Nothing before the line containing "Gelince Haber Ver" belongs in the answer; quote that line and all lines after it through the end of the material, word for word.

——

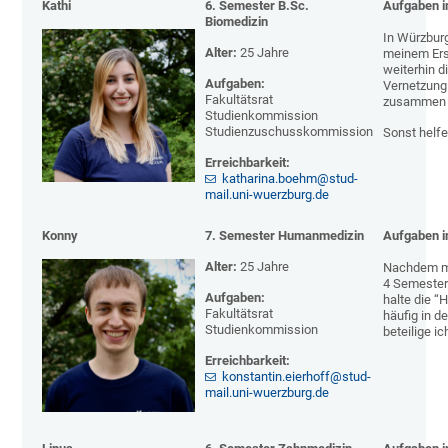
Kathi
6. Semester B.Sc.
Aufgaben i
Biomedizin
In Würzburg
Alter:
25 Jahre
meinem Ers
weiterhin 
Aufgaben:
Vernetzung
Fakultätsrat
zusammen m
Studienkommission
Studienzuschusskommission
Sonst helfe
Erreichbarkeit:
katharina.boehm@stud-
mail.uni-wuerzburg.de
Konny
7. Semester Humanmedizin
Aufgaben i
Alter:
25 Jahre
Nachdem mir
4 Semester
Aufgaben:
halte die “
Fakultätsrat
häufig in d
Studienkommission
beteilige i
Erreichbarkeit:
konstantin.eierhoff@stud-
mail.uni-wuerzburg.de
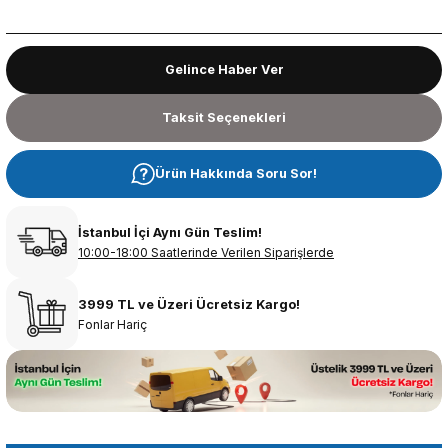
Gelince Haber Ver
Taksit Seçenekleri
Ürün Hakkında Soru Sor!
İstanbul İçi Aynı Gün Teslim!
10:00-18:00 Saatlerinde Verilen Siparişlerde
3999 TL ve Üzeri Ücretsiz Kargo!
Fonlar Hariç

——

§ **ANSWER SPACE**
Gelince Haber Ver
Taksit Seçenekleri
Ürün Hakkında Soru Sor!
İstanbul İçi Aynı Gün Teslim!
10:00-18:00 Saatlerinde Verilen Siparişlerde
3999 TL ve Üzeri Ücretsiz Kargo!
Fonlar Hariç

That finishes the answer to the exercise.